Purtroppo la cronaca degli ultimi anni non fa presagire nulla di buono e i cattivi presagi su cio’ che avrebbe comportato la legge 40 sulla fecondazione assistita prima e sull’esito referendario poi, sembrano avverarsi. Vietare la diagnosi preimpianto in un Paese in cui e’ consentita la diagnosi prenatale (villocentesi o amniocentesi) non aveva senso, a meno che non fosse stato il primo passo per andare a vietare anche cio’ che e’ consentito.
Secondo gli ultimi dati, sono quadruplicati i pazienti che vanno all’estero come effetto della legge 40: un ulteriore segnale di come il nostro Paese stia consegnando la gestione della sanita’ all’estero. Sull’argomento, il ministero della Salute sembra voler rivendicare un ruolo tecnico e non politico, demandano al Parlamento e all’Istituto Superiore della Salute l’iniziativa di intervenire.
Negli anni 70 il turismo sanitario all’estero delle donne che volevano abortire contribui’ a far approvare la specifica legge. Oggi speriamo che basti ricordare cio’ si e’ gia’ vissuto e cosa potrebbe nuovamente accadere relegando ad altri Paesi la liberta’ delle donne italiane.
Il ministero della Salute avrebbe gia’ avuto modo di intervenire sulla 194 ammettendo anche in Italia il ricorso alla RU486 -aborto farmacologico-, rivedendo il divieto di praticare le interruzioni volontarie di gravidanza nelle strutture private, nonche’ abolendo l’obbligo di certificazione medica per la decisione di interrompere la gravidanza e, infine, monitorando il ricorso all’obiezione di coscienza, che’ in alcune realta’ si traduce nell’impossibilita’ per le donne di accedere al servizio.

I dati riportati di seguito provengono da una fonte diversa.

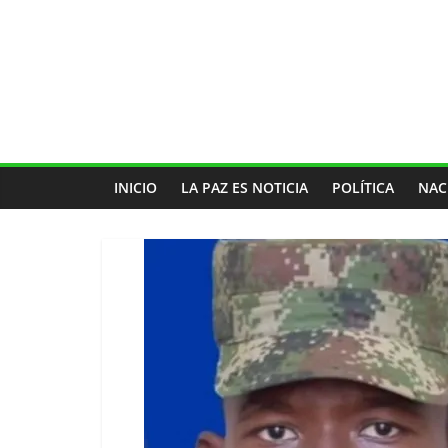
INICIO
LA PAZ ES NOTICIA
POLÍTICA
NAC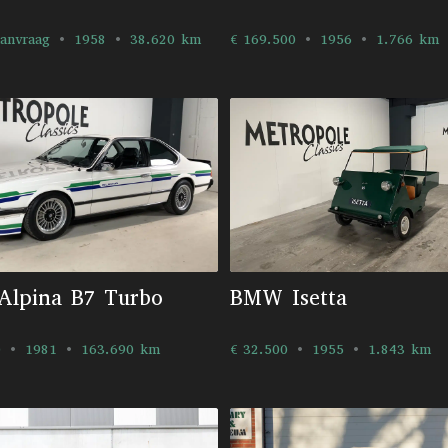
aanvraag
1958
38.620 km
€ 169.500
1956
1.766 km
lpina B7 Turbo
BMW Isetta
0
1981
163.690 km
€ 32.500
1955
1.843 km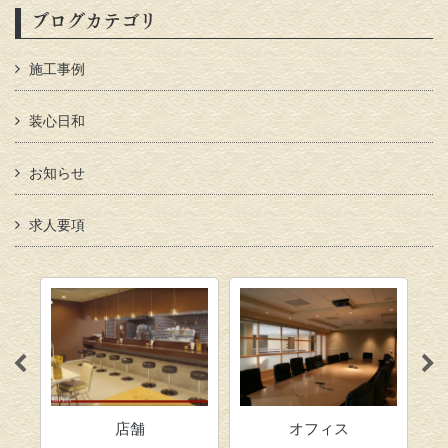
ブログカテゴリ
施工事例
装心日和
お知らせ
求人要項
店舗
オフィス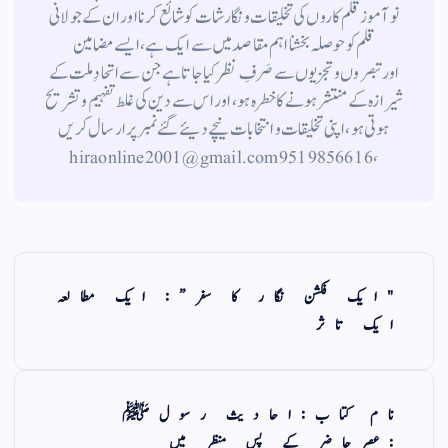
نوآموز قلم کاروں کی تخلیقات و نگارشات کو شائع کرنا اور ان کے جولانی
قلم کوحوصلہ بخشنا اہم مقاصد میں سے ایک ہے ، ایسے مضامین
اورتبصروں وتجزیوں سے صَرفِ نظر کیا جاتاہے جن سے اتحادِ ملت کے
شیرازہ کے منتشر ہونے کاخطرہ ہو ، اور اس سے دین کی غلط تفہیم وتشریح
ہوتی ہو، اپنی تخلیقات و انتخابات نیچے دیئے گئے نمبر پر ارسال کریں
، 9519856616 hiraonline2001@gmail.com
"ایک فکشن نگار کا سفر”: ایک مطالعہ
ایک تاثر
نام کتاب:احادیث رسولﷺ
:عصرحاضر کے پس منظر میں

Ancora molto si sarebbe potuto fare nella prevenzione: informazione su anticoncezionali mirata a giovani e immigrate (le fasce in crescita nel ricorso all’aborto) e nelle scuole, eliminare l’obbligo di ricetta medica per la pillola del giorno dopo e potenziare i consultori evitando che siano solo i volontari del Movimento per la Vita a suggerire altre strade rispetto all’aborto.